■ Work request ■
Note how many lines in the entries below contain the string "Race", and answer with that number and no other text.

■ Stored data entries ■
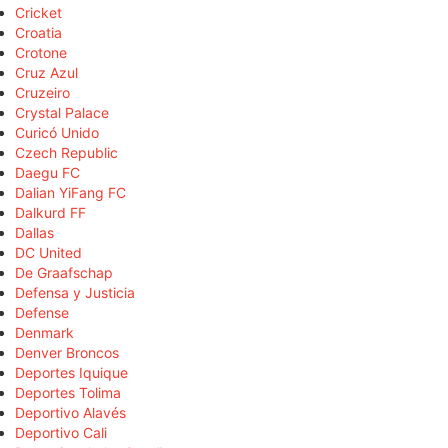
Cricket
Croatia
Crotone
Cruz Azul
Cruzeiro
Crystal Palace
Curicó Unido
Czech Republic
Daegu FC
Dalian YiFang FC
Dalkurd FF
Dallas
DC United
De Graafschap
Defensa y Justicia
Defense
Denmark
Denver Broncos
Deportes Iquique
Deportes Tolima
Deportivo Alavés
Deportivo Cali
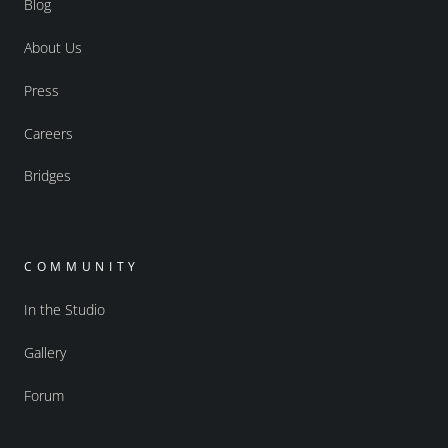
Blog
About Us
Press
Careers
Bridges
COMMUNITY
In the Studio
Gallery
Forum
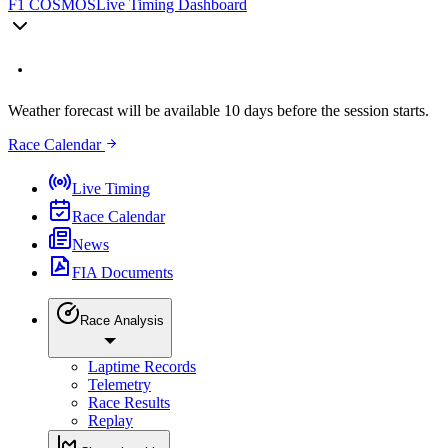
F1 COSMOS
Live Timing Dashboard
Weather forecast will be available 10 days before the session starts.
Race Calendar
Live Timing
Race Calendar
News
FIA Documents
Race Analysis
Laptime Records
Telemetry
Race Results
Replay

■ Reply ■
4